EXERCISE OBJECTIVE: In the entries below, count every line with the word "hidden". Return only the count.

** RECORDS FOR THIS TASK follows **

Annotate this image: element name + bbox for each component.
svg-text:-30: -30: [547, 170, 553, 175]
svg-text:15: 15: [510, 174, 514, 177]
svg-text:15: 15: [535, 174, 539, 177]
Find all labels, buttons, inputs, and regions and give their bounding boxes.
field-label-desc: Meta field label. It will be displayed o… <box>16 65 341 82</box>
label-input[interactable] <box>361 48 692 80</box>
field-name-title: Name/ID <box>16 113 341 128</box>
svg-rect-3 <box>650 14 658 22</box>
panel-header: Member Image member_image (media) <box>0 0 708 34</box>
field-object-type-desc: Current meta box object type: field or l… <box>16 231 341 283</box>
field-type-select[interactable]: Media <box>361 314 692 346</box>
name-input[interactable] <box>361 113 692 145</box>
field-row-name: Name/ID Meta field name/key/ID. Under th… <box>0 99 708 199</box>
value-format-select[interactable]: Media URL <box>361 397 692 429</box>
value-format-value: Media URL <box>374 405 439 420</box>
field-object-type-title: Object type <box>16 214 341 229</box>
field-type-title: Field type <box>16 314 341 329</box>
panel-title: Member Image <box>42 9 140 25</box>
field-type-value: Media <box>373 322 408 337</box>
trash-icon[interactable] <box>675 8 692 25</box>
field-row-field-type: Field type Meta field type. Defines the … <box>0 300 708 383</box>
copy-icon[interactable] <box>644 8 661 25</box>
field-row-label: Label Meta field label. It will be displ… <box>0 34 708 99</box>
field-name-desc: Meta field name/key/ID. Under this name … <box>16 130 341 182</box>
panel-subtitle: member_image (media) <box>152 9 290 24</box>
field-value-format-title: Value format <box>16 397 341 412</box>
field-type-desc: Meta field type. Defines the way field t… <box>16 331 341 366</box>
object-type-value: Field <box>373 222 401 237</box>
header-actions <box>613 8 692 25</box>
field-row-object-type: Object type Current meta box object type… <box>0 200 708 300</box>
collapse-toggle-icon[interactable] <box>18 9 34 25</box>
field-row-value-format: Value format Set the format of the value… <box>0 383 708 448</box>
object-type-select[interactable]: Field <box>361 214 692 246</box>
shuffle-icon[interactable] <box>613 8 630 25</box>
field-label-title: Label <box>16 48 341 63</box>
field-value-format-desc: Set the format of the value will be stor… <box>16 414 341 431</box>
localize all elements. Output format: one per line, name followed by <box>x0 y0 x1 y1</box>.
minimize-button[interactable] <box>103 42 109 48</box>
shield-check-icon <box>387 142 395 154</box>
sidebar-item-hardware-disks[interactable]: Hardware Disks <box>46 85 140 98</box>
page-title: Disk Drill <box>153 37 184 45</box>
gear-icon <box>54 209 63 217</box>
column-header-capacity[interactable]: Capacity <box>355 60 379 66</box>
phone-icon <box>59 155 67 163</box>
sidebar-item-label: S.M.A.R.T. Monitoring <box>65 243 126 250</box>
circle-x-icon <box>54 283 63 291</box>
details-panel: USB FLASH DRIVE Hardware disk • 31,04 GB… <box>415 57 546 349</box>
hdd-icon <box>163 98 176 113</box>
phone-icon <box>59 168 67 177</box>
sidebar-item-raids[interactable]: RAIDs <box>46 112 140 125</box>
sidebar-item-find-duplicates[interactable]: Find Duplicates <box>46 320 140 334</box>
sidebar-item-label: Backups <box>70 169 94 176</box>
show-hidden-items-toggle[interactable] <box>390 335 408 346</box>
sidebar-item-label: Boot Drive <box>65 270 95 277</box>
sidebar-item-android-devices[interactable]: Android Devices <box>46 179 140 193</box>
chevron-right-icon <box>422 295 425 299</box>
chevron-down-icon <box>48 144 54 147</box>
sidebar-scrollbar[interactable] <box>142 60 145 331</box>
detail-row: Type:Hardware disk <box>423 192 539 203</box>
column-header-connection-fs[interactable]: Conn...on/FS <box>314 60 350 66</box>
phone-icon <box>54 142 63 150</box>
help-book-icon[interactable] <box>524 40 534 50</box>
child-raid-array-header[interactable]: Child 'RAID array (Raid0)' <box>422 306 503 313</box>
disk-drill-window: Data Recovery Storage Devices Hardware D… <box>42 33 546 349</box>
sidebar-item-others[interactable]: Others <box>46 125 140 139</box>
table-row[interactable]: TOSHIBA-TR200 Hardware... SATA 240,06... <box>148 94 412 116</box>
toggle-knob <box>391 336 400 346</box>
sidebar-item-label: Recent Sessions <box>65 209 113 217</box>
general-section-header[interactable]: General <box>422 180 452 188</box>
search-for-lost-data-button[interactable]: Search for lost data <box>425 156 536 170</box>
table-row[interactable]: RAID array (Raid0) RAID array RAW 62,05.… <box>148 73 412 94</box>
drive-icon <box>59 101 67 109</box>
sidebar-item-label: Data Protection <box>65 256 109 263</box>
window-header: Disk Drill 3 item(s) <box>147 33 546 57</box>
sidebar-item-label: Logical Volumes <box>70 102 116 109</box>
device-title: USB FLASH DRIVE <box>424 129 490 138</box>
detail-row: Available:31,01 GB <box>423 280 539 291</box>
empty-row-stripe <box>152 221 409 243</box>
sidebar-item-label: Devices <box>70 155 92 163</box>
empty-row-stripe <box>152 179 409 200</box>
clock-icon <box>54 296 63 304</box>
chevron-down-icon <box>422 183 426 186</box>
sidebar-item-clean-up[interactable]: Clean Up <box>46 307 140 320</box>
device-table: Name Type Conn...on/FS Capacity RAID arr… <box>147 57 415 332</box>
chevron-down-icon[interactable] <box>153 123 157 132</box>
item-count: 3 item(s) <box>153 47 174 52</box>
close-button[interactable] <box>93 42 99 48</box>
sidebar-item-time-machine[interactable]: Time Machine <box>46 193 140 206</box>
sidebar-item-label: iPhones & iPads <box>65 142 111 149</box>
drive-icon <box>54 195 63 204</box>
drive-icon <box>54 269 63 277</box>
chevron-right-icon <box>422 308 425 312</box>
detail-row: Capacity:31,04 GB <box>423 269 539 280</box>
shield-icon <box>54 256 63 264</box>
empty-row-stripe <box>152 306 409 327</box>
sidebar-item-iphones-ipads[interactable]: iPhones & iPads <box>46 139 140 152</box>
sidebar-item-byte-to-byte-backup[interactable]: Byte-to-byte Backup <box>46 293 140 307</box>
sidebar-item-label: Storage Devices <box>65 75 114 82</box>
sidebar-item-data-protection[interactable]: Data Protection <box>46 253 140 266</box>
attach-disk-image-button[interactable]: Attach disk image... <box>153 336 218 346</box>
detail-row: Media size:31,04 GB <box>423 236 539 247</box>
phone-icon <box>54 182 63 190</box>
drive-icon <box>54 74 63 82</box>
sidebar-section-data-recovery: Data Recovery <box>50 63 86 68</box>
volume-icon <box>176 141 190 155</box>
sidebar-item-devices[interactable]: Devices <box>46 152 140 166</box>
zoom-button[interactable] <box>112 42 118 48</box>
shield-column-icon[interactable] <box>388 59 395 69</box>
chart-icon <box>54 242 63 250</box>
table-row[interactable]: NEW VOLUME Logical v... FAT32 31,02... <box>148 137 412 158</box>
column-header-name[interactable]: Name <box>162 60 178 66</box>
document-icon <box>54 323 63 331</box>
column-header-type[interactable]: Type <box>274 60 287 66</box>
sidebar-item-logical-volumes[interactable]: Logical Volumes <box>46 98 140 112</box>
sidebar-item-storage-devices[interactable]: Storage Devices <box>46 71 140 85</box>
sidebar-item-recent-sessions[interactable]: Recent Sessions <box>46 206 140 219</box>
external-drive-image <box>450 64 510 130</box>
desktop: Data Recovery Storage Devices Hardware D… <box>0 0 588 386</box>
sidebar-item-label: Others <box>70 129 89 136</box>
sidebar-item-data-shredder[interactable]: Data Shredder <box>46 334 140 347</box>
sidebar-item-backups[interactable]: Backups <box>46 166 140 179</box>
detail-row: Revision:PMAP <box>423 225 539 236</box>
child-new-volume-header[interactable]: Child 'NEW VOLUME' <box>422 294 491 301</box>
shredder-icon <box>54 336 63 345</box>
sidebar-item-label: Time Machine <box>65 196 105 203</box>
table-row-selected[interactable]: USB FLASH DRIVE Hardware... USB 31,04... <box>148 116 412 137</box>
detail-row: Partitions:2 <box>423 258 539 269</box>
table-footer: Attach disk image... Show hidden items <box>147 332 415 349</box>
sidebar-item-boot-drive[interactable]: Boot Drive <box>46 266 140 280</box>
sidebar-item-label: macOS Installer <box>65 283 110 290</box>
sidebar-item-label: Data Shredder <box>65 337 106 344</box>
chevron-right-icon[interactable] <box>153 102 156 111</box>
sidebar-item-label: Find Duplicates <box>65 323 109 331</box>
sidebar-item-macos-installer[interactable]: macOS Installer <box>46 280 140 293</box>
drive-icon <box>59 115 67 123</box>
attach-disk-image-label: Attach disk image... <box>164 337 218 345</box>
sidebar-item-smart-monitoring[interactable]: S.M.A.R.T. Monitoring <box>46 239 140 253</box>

** End of RECORDS FOR THIS TASK **

TASK RESULT: 2